Holding: The Court held that a judge conducting coordinated pretrial proceedings under the multidistrict litigation statute may not use § 1404(a) to assign a transferred case to itself for trial.

Real World Impact:
  • Stops transferee judges from keeping transferred multidistrict cases for trial using change-of-venue motions.
  • Invalidates the Judicial Panel’s Rule 14(b) to the extent it conflicts with the statute.
  • Preserves plaintiffs’ choice of trial forum when pretrial coordination ends.
Topics: multidistrict litigation, venue and transfer, pretrial procedure, plaintiff forum choice

Summary

Background

In 1992 Lexecon, a law and economics consulting firm, sued two law firms in Illinois for claims including malicious prosecution and defamation.

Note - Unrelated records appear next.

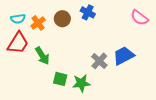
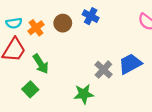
green square: (60, 79) -> (30, 89), moved, turned 32

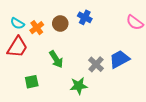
cyan semicircle: (14, 23) -> (17, 23), turned 40
green arrow: (41, 64) -> (56, 59), moved
green square: (30, 89) -> (32, 82), turned 32

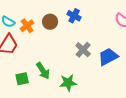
green arrow: (56, 59) -> (43, 71), moved
gray cross: (96, 64) -> (83, 50), moved

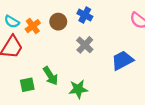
gray cross: (83, 50) -> (85, 45), moved

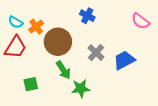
brown circle: (58, 22) -> (58, 42), moved, size x1.6
gray cross: (85, 45) -> (96, 53), moved
green arrow: (51, 76) -> (63, 70), moved

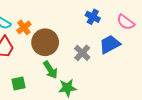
blue cross: (87, 16) -> (93, 17), moved
blue trapezoid: (124, 60) -> (110, 44), moved

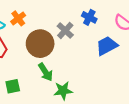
orange cross: (24, 27) -> (18, 18), moved
gray cross: (82, 53) -> (65, 30), moved

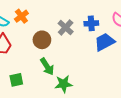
blue cross: (89, 17) -> (91, 23), moved, turned -32
brown circle: (40, 44) -> (42, 40), size x0.7

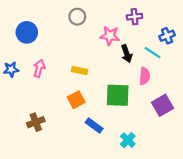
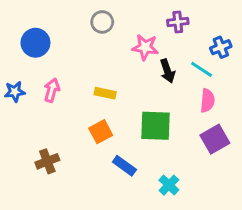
pink semicircle: (145, 76) -> (207, 101), moved

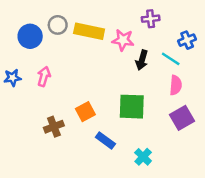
gray circle: (102, 22) -> (58, 25), moved
black arrow: (167, 71) -> (142, 60), turned 36
yellow rectangle: (105, 93) -> (89, 31), moved, size x1.6
brown cross: (47, 161) -> (54, 127), moved

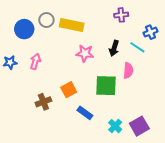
pink star: (123, 40) -> (85, 53), moved
pink semicircle: (176, 85) -> (128, 70), moved
purple square: (182, 118) -> (139, 126), moved

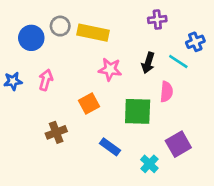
orange square: (69, 90) -> (89, 104), moved
purple square: (139, 126) -> (178, 144), moved

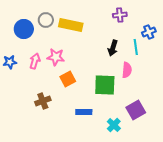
cyan line: (178, 61) -> (136, 47), turned 49
pink star: (110, 69) -> (56, 57), moved
blue rectangle: (110, 147) -> (84, 112), turned -35

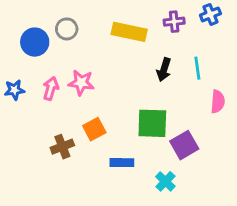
yellow rectangle: (71, 25) -> (129, 32), moved
blue cross: (149, 32) -> (210, 14), moved
pink semicircle: (127, 70) -> (218, 102), moved
orange square: (68, 79) -> (94, 129), moved
purple square: (136, 110) -> (184, 145), moved

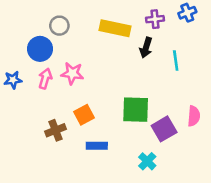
blue circle: (35, 42) -> (40, 49), moved
black arrow: (164, 70) -> (146, 48), moved
pink semicircle: (218, 102) -> (194, 116), moved
blue rectangle: (122, 163) -> (97, 146), moved

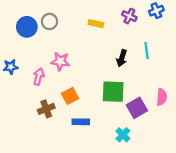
purple cross: (155, 19) -> (129, 16), turned 32
yellow rectangle: (115, 28) -> (96, 24), size x0.6
black arrow: (146, 48) -> (122, 58), moved
blue circle: (40, 49) -> (27, 27), moved
pink arrow: (45, 79) -> (39, 76), moved

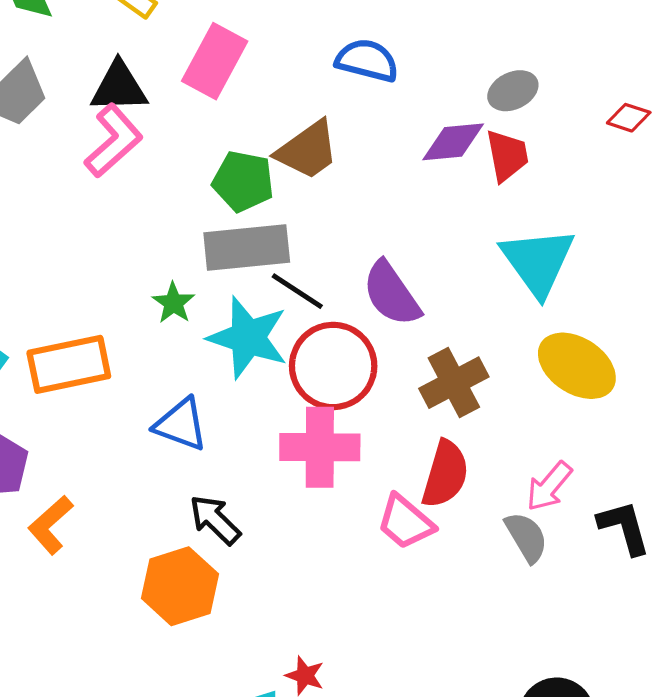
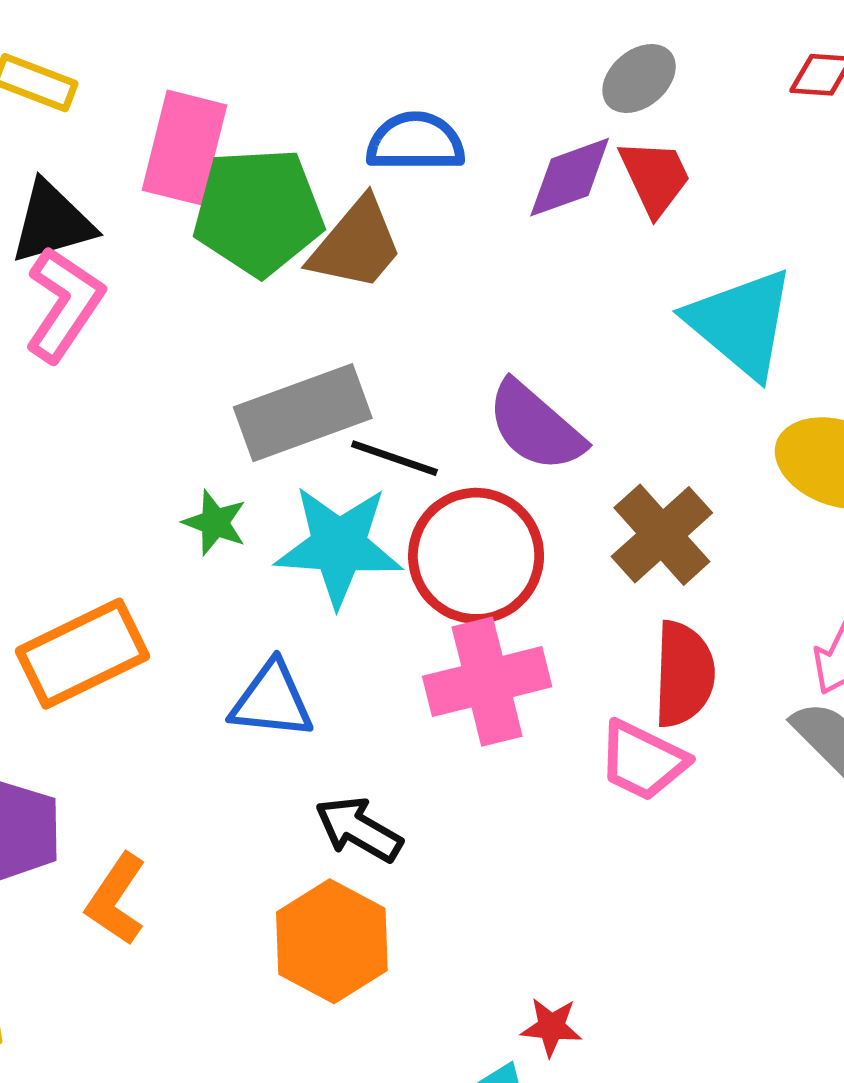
blue semicircle: (367, 60) -> (415, 142), moved
green pentagon: (243, 181) -> (258, 212), moved, size x1.4

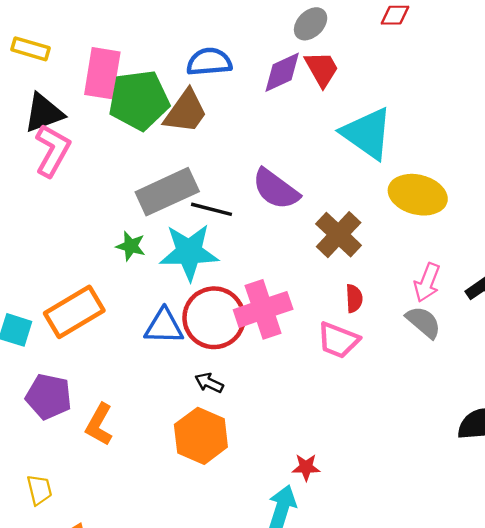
red circle: (476, 556) -> (214, 318), moved
red semicircle: (684, 674) -> (354, 298), size x0.6
black arrow: (359, 829) -> (209, 383), size x0.7

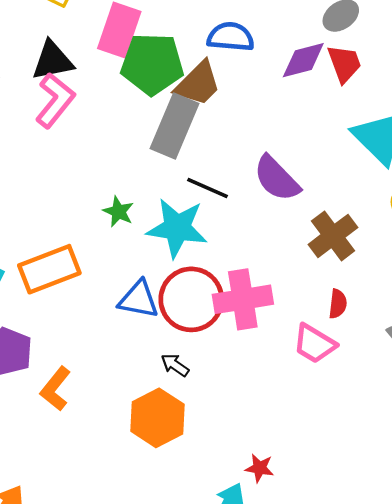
gray rectangle: (167, 192) -> (175, 126), moved, turned -52

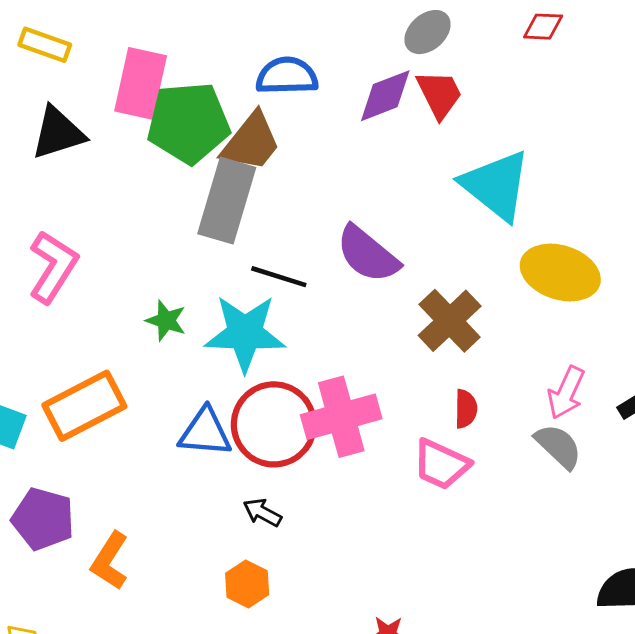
pink L-shape: (55, 100) -> (53, 267), moved
orange hexagon: (157, 418) -> (247, 584), size x0.6

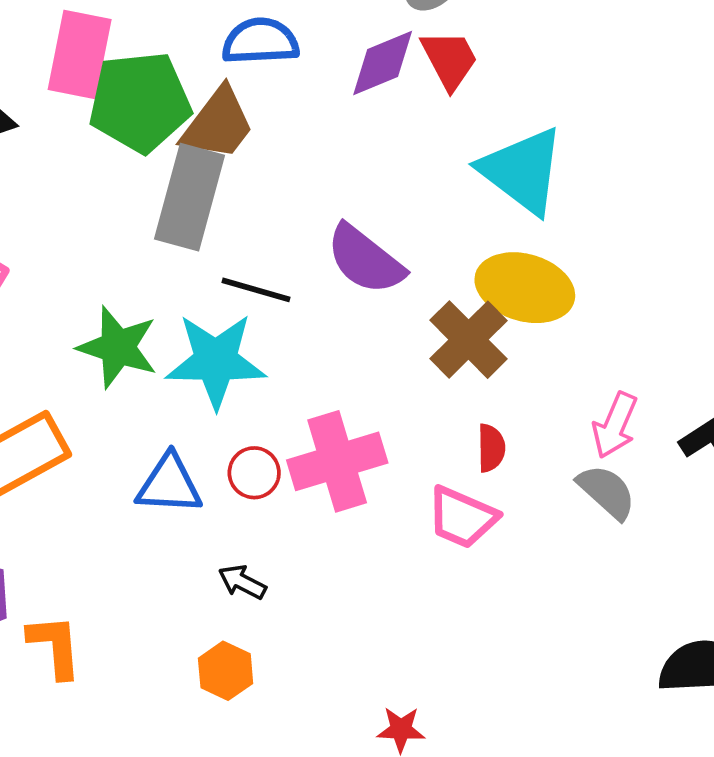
yellow ellipse: (560, 273) -> (525, 288), moved
green star: (166, 321) -> (118, 347), size x1.6
red circle: (274, 424) -> (254, 473), size x0.5
orange L-shape: (110, 561) -> (55, 646), turned 144

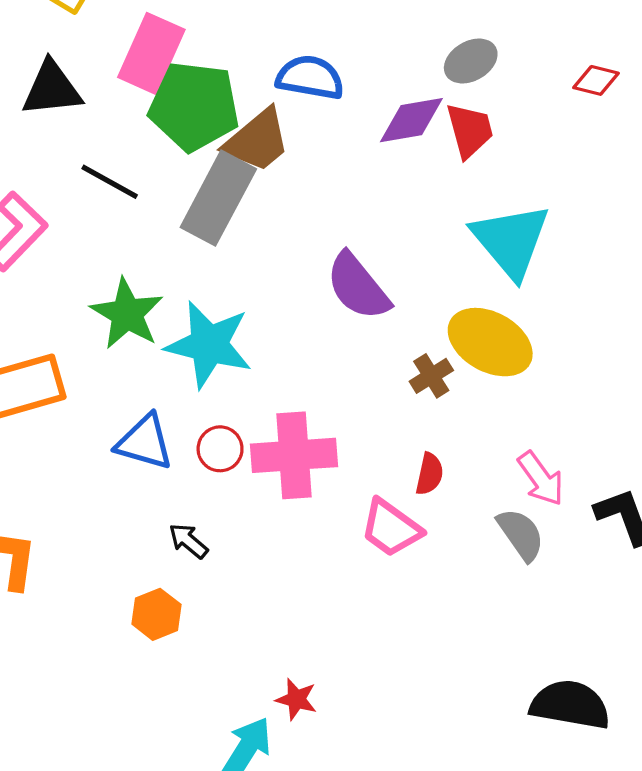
black line: (256, 290) -> (110, 182), moved
brown cross: (469, 340) -> (431, 376), size x0.6
pink arrow: (615, 425) -> (541, 479), turned -72

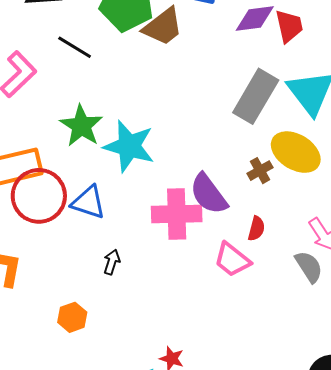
gray rectangle: (218, 198) -> (256, 96), moved
purple semicircle: (358, 286) -> (209, 194), moved
red circle: (220, 449) -> (39, 196), moved, size x2.0
black arrow: (188, 541) -> (112, 262), turned 65
orange hexagon: (156, 614) -> (72, 317), moved

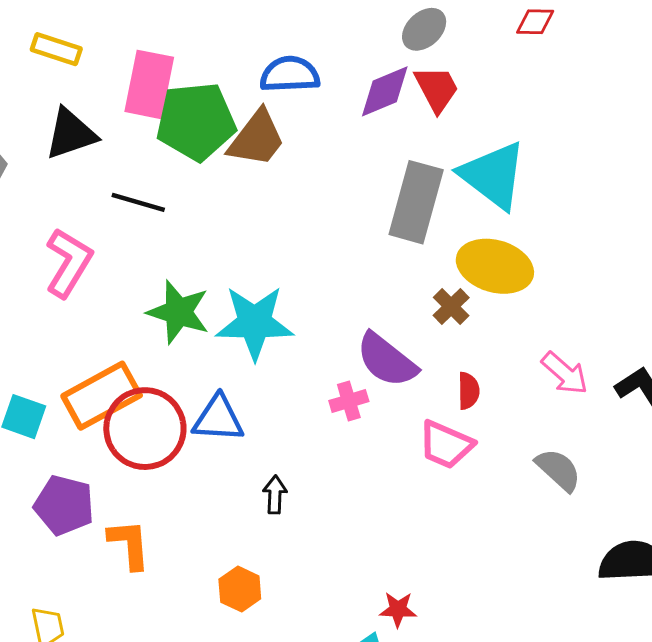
pink cross: (177, 214) -> (349, 401), size x0.5
gray semicircle: (309, 267) -> (558, 470), moved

That case was transferred with other related suits to coordinated multidistrict proceedings in Arizona under the statute governing multidistrict litigation. The transferee judge handled discovery and other pretrial matters. The law firms asked the Arizona court to keep the case for trial by invoking the general venue-transfer law; Lexecon asked to be remanded back to Illinois and objected. The case was tried in Arizona, resulting in a judgment for one law firm, and Lexecon appealed.

Reasoning

The Court addressed whether a judge conducting coordinated pretrial work may, under the general transfer law, assign a transferred case to itself for trial. It held no. The Court explained that the multidistrict statute requires the Judicial Panel on Multidistrict Litigation to remand transferred actions to their original courts at or before the conclusion of pretrial proceedings. Allowing a transferee judge to keep a case for trial would frustrate that mandatory remand duty and conflict with the statute. The Court therefore rejected the practice recognized in the Panel’s Rule 14(b) and reversed the Ninth Circuit.

Real world impact

The decision means transferee judges handling multidistrict cases generally cannot use venue-transfer motions to retain individual cases for trial. The Judicial Panel’s Rule 14(b) is invalid to the extent it conflicts with the statute. Cases tried under the disallowed practice may be open to correction on appeal, and Congress could change these rules if it chooses.

Dissents or concurrances

Justice Scalia joined the opinion except for a portion identified as Part II-C, reflecting a narrow, technical difference among the Justices.